Desempenho chave
Especificações técnicas
Motor
- Cilindrada
- 8200 cc
- Potência
- 502.0 ch @ 5200 tr/min (366.4 kW)
- Torque
- 567.0 Nm @ 4200 tr/min
- Tipo de motor
- V8, four-stroke
- Arrefecimento
- Liquid
- Taxa de compressão
- 9.6:1
- Sistema de combustível
- Carburettor. Quadrajet 850 cfm
Chassi
- Transmissão final
- Belt (final drive)
- Suspensão dianteira
- 63mm inverted forks
- Suspensão traseira
- Dual 13.5´ coilover shocks
Freios
- Freio dianteiro
- Double disc
- Freio traseiro
- Single disc
Dimensões
- Altura do assento
- 724.00 mm
- Distância entre eixos
- 2083.00 mm
- Tanque
- 32.17 L
- Peso a seco
- 589.70 kg
Apresentação
Os números da ficha técnica da Boss Hoss BHC-3 502 parecem um erro de digitação. Oito mil e duzentos centímetros cúbicos, quinhentos e dois cavalos, quinhentos e setenta Newton-metros. Esses dados não têm nada a ver com o mundo da moto, pertencem à mecânica pesada ou à propulsão naval. No entanto, esta coisa rola sobre duas rodas e exibe um guidão. A ideia básica é simples ao extremo: enxertar o pequeno bloco V8 Chevrolet de 502 polegadas cúbicas, um clássico dos hot-rods americanos, em um chassi custom desmesurado. O resultado desafia toda lógica, toda categoria, e provavelmente toda legislação europeia sobre a carteira de motorista.

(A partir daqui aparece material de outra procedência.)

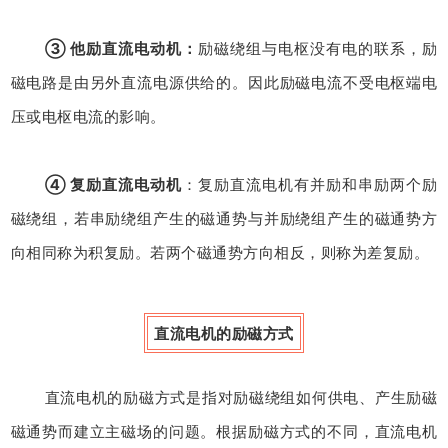
③ 他励直流电动机：
励磁绕组与电枢没有电的联系，励
磁电路是由另外直流电源供给的。因此励磁电流不受电枢端电
压或电枢电流的影响。
④ 复励直流电动机
：复励直流电机有并励和串励两个励
磁绕组，若串励绕组产生的磁通势与并励绕组产生的磁通势方
向相同称为积复励。若两个磁通势方向相反，则称为差复励。
直流电机的励磁方式
直流电机的励磁方式是指对励磁绕组如何供电、产生励磁
磁通势而建立主磁场的问题。根据励磁方式的不同，直流电机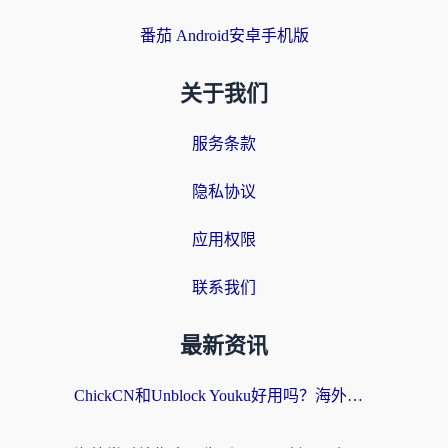
番茄 Android安卓手机版
关于我们
服务条款
隐私协议
应用权限
联系我们
最新资讯
ChickCN和Unblock Youku好用吗？海外党亲测3款回国加速器，附iOS免费选择指南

O motor é a única razão de ser da máquina. Este V8 com carburador Quadrajet de 850 cfm, refrigerado a líquido, gira com a despreocupação de um trator. A 4200 rpm, ele entrega seu torque monstruoso de 567 Nm, um valor que faria chorar uma Bugatti Veyron da época. A potência de 502 cv chega a 5200 rpm, mas se sente bem que a curva deve se parecer com um planalto de Idaho. A transmissão final por correia e a caixa automática de três marchas (ou quatro, dependendo das versões) transformam esta loucura em um engenhoso utilizável. Fala-se de uma moto que pesa quase 600 quilos a seco, com um entre-eixos de dois metros e oito. A Harley-Davidson Electra Glide faz figura de scooter ao lado.
O chassi e as suspensões existem para conter a massa, não para a fazer dançar. A garrafa invertida de 63 mm e os dois amortecedores na traseira têm um trabalho titânico. Os freios, um disco duplo na frente e um simples atrás, parecem irrisórios diante da energia cinética de meia tonelada lançada. A altura do assento de 724 mm é ridiculamente baixa para uma máquina desse tamanho, como se o construtor quisesse a todo custo que o piloto pudesse colocar os pés no chão. Com um reservatório de 32 litros, é possível percorrer uma distância honrosa entre dois postos de gasolina, desde que não se sollecite demais o punho direito.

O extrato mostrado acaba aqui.